Some key points to consider when using ultrasound for splenic trauma evaluation include:
- The use of Doppler US and contrast-enhanced US to evaluate splenic vascularization and in follow-up 1
- The limitations of ultrasound in grading splenic injuries and potentially missing small lacerations
- The importance of considering the patient's hemodynamic status when choosing a diagnostic technique
If the patient is hemodynamically stable and splenic injury is suspected despite negative or inconclusive ultrasound findings, a contrast-enhanced CT scan should follow for definitive evaluation and injury grading, which will guide management decisions between conservative treatment and surgical intervention 1. CT scan with intravenous contrast is the gold standard in hemodynamically stable or stabilized trauma patients, with a sensitivity and specificity for splenic injuries near to 96–100% 1.
From the Research
Ultrasound Exam of Trauma in Spleen
- The use of ultrasound in assessing splenic trauma is a valuable tool, particularly for rapid identification of hemoperitoneum 2.
- A study published in 2005 highlights the importance of ultrasound in evaluating blunt trauma to the spleen, showcasing various ultrasonographic appearances of the traumatized spleen 3.
- Contrast-enhanced sonography has been shown to be a promising tool in the assessment of splenic trauma, correlating better than unenhanced sonography in detecting injuries and estimating their extent 4.
- Key findings that can be identified through ultrasound include hemoperitoneum, perisplenic clots, splenic infarctions, and parenchymal traumatic lesions 4.
- The effectiveness of ultrasound can be increased with the use of contrast-specific sonography and a second-generation contrast medium, allowing for better detection of subtle splenic injuries 4.
Comparison with Other Imaging Modalities
- Computed Tomography (CT) remains the gold standard in blunt abdominal trauma, but ultrasound continues to play an important role in assessing the traumatized spleen 3.
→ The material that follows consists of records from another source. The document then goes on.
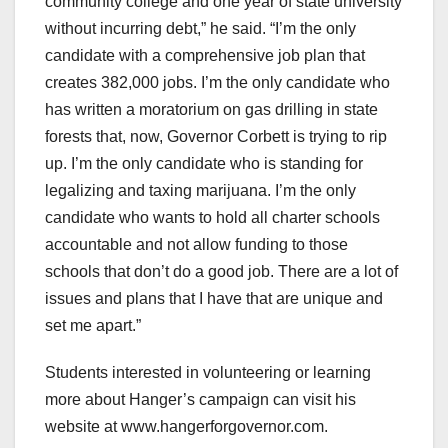
community college and one year of state university
without incurring debt,” he said. “I’m the only
candidate with a comprehensive job plan that
creates 382,000 jobs. I’m the only candidate who
has written a moratorium on gas drilling in state
forests that, now, Governor Corbett is trying to rip
up. I’m the only candidate who is standing for
legalizing and taxing marijuana. I’m the only
candidate who wants to hold all charter schools
accountable and not allow funding to those
schools that don’t do a good job. There are a lot of
issues and plans that I have that are unique and
set me apart.”
Students interested in volunteering or learning
more about Hanger’s campaign can visit his
website at www.hangerforgovernor.com.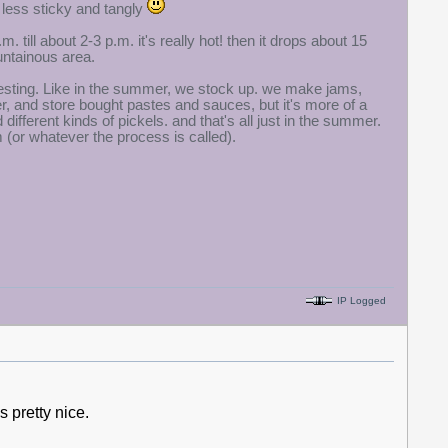
 less sticky and tangly
 till about 2-3 p.m. it's really hot! then it drops about 15
untainous area.
 interesting. Like in the summer, we stock up. we make jams,
, and store bought pastes and sauces, but it's more of a
fferent kinds of pickels. and that's all just in the summer.
em (or whatever the process is called).
IP Logged
 pretty nice.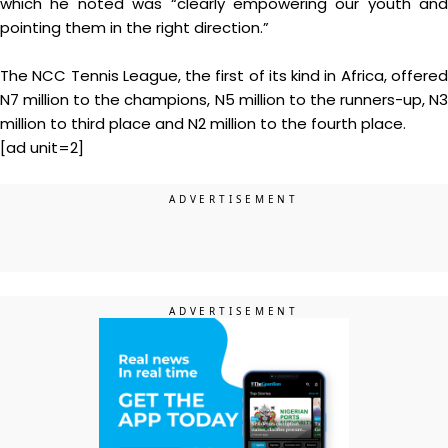
which he noted was “clearly empowering our youth and
pointing them in the right direction.”
The NCC Tennis League, the first of its kind in Africa, offered
N7 million to the champions, N5 million to the runners-up, N3
million to third place and N2 million to the fourth place.
[ad unit=2]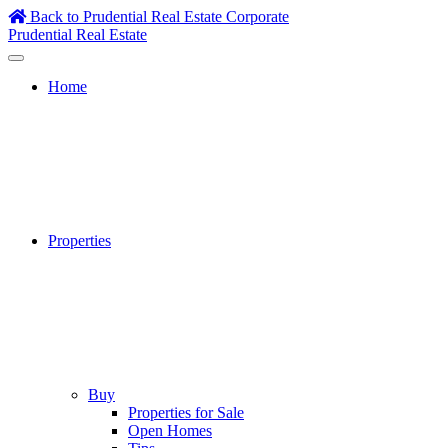
Skip
Back to Prudential Real Estate Corporate
to
Prudential Real Estate
content
Home
Properties
Buy
Properties for Sale
Open Homes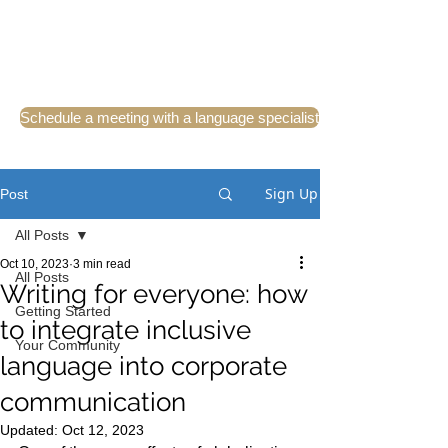
Schedule a meeting with a language specialist
Sign Up
Post
All Posts
Oct 10, 2023
3 min read
All Posts
Writing for everyone: how
Getting Started
to integrate inclusive
Your Community
language into corporate
communication
Updated:
Oct 12, 2023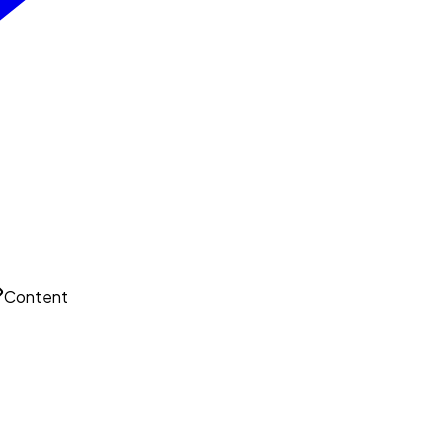
Content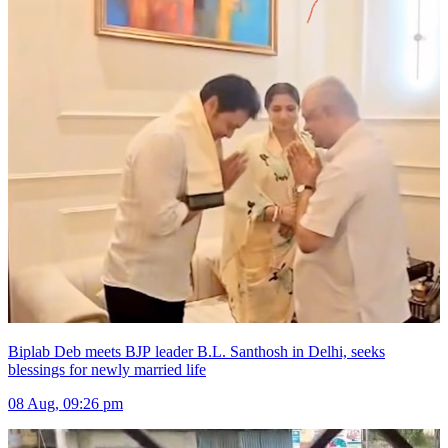
Biplab Deb meets BJP leader B.L. Santhosh in Delhi, seeks
blessings for newly married life
08 Aug, 09:26 pm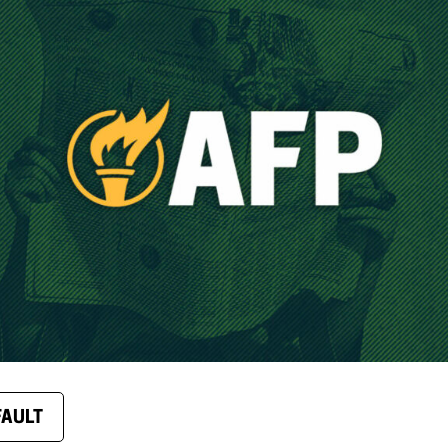
FAULT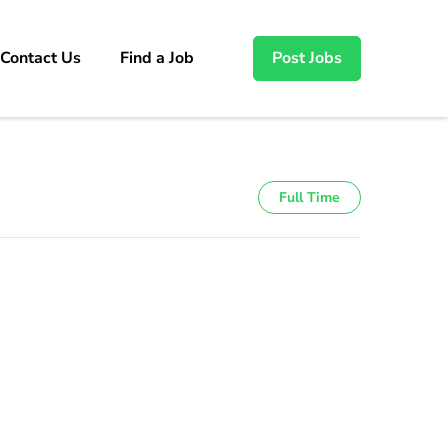
Contact Us
Find a Job
Post Jobs
Full Time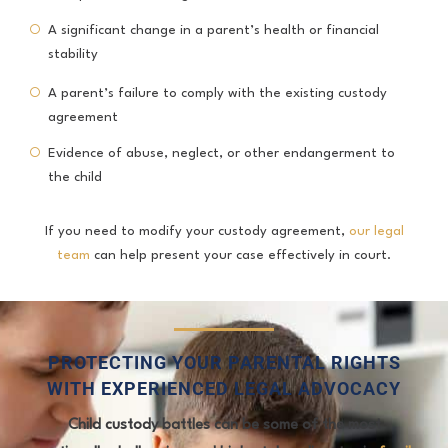
A significant change in a parent’s health or financial
stability
A parent’s failure to comply with the existing custody
agreement
Evidence of abuse, neglect, or other endangerment to
the child
If you need to modify your custody agreement,
our legal
team
can help present your case effectively in court.
PROTECTING YOUR PARENTAL RIGHTS
WITH EXPERIENCED LEGAL ADVOCACY
Child custody battles can be some of the most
- A study published in 2012 found that CT imaging without intravenous contrast (DRY imaging) has a low sensitivity in detecting splenic parenchymal injury, but can still provide high sensitivity for detecting splenic injury when less-specific radiographic findings are incorporated 5.
- The use of contrast-enhanced CT is preferred for detecting splenic injury, but in patients with contraindications to intravenous contrast, DRY imaging or ultrasound may be alternative options 5, 2.
Clinical Implications
- Accurate identification and conveyance of imaging findings to the multidisciplinary trauma team are crucial for guiding management and treatment of splenic trauma 6.
- The Association for Surgery for Trauma (AAST) Organ Injury Scale (OIS) is commonly used to stratify injury severity and guide management, with recent updates taking into consideration splenic vascular injuries 6.